A vueltas con el 'lawfare'

Las sanciones comerciales pueden ser una forma de 'lawfare' en el ámbito internacional.
Las sanciones comerciales pueden ser una forma de 'lawfare' en el ámbito internacional.
Anatoly Maltsev / Efe

La Fundación del Español Urgente ha escogido ‘polarización’ como la palabra de 2023. Aunque, si hubiera limitado su estudio a los dos últimos meses, quizá el resultado hubiera sido distinto. Porque el anglicismo ‘lawfare’, que la edición impresa de ‘La Vanguardia’ había utilizado 31 veces entre el 1 de enero y el 30 de septiembre, registró nada menos que 150 menciones entre noviembre y diciembre.

‘Lawfare’ es un término que procede de la ciencia militar y se forma por contracción de dos palabras inglesas: ‘law’ (ley o derecho) y ‘warfare’ (forma de hacer la guerra). Un oficial jurídico de la Fuerza Aérea norteamericana lo puso en circulación en 2001 y desde entonces la palabra no ha dejado de crecer en popularidad, aunque en ocasiones se utilice en sentidos muy alejados del primitivo.

En esencia, ‘lawfare’ no es otra cosa que el uso de instrumentos legales en substitución de los medios militares tradicionales para alcanzar un objetivo operacional o estratégico. Un ejemplo muy conocido es la imposición de sanciones. Las dificultades económicas que se ocasionan a un adversario tienen influencia sobre su capacidad de generar (o de regenerar) potencial militar, lo que hace que el efecto de las sanciones equivalga al de la destrucción física de medios militares mediante acciones de combate (lo que los militares llaman ‘acciones cinéticas’). En este sentido, el ‘lawfare’ fue identificado inicialmente como una alternativa a la guerra convencional. Una alternativa menos destructiva, más humana.
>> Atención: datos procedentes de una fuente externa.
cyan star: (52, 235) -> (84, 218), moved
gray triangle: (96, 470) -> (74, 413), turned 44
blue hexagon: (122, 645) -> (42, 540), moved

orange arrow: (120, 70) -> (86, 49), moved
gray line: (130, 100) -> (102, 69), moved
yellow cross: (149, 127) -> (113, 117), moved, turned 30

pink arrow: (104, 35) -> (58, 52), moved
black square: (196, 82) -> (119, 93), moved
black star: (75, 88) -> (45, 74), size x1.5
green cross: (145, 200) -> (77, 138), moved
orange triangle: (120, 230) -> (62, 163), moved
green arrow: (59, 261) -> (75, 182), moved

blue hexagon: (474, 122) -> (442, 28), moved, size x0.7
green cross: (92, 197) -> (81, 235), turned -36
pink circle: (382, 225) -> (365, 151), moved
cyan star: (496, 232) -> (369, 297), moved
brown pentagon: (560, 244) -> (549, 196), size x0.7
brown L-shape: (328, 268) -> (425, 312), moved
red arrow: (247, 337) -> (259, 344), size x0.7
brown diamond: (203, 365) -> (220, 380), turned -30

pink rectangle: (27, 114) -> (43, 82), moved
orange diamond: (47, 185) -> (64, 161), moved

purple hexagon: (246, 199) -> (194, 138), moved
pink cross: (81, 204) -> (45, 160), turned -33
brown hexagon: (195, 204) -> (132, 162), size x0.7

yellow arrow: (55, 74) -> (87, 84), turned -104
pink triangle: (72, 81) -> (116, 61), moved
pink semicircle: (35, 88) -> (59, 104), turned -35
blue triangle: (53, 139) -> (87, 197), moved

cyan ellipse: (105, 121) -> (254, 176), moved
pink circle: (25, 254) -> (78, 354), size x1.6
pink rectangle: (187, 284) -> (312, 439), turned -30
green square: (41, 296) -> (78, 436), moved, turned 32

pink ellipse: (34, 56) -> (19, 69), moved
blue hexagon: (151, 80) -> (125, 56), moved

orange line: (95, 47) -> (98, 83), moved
No siempre el ‘lawfare’ tiene como objetivo principal la disminución del potencial militar del adversario y, con él, la erosión de su voluntad de lucha. Cuando la medida legal consiste en la persecución penal de los líderes del otro bando (el Tribunal Penal Internacional para la Antigua Yugoslavia es el ejemplo clásico), lo que se consigue es que la parte contraria, al verse sin salida, extreme su resistencia. ¿Por qué se hace, entonces? Pues porque al estigmatizar al adversario resulta más fácil conseguir el apoyo de la población propia y el respaldo de los aliados a un uso cada vez mayor de la fuerza armada, algo que, por motivos morales, pasa a ser considerado poco menos que obligatorio.

Fuera del contexto bélico para el que fue creado, tiene poco sentido hablar de ‘lawfare’. En un Estado de derecho, el cumplimiento de la ley no es opcional, sino obligatorio. Para todos. Los jueces, en particular, no pueden olvidar ciertos preceptos legales o hacer una lectura selectiva de ellos para adaptarse mejor a las conveniencias políticas. Y, si lo hacen, no practican el ‘lawfare’, sino que incurren en prevaricación.

Por eso, cuando hablamos de ‘lawfare’ en la política interna de un país estamos dando a entender que para nosotros el otro es un enemigo al que tenemos que derrotar y excluir, no un adversario con el que podemos llegar a pactar soluciones de compromiso. Desde este punto de vista, la vida política sería una guerra incruenta, pero guerra al fin y al cabo. La batalla legal para impedir que Donald Trump pueda presentarse a las elecciones presidenciales es un ejemplo típico de ‘lawfare’ interno. También lo fueron los intentos por parte de Trump de buscar en Ucrania información legalmente comprometedora sobre Hunter Biden, el hijo del actual presidente, o la cadena de demandas legales con las que Trump intentó bloquear la oficialización de los resultados de las elecciones de 2020.

Una característica de algunas modalidades de ‘lawfare’, tanto externo como interno, es que para alcanzar sus objetivos no es necesario que lleguen a término los procedimientos legales que se emprenden. Como lo que pretendemos es criminalizar al adversario, desestabilizar su posición política y consolidar las fuerzas del propio bando, la mera presentación de una denuncia puede ser suficiente para conseguir los efectos que se buscan. Recogido y ampliado por los medios de comunicación y por las redes sociales, este primer paso sirve ya para desprestigiar al adversario y para dificultar cualquier futuro entendimiento con él. Equivale, pues, a ‘quemar las naves’.

En un sistema democrático, la competencia política nunca debe ser vista como una ‘lucha’ o una ‘guerra’, sino como una enriquecedora interacción entre grupos y personas con pareceres diversos que buscan por caminos distintos el bien común. El bien para todos. Libertad sin ira. Sin polarización. Sin ‘lawfare’.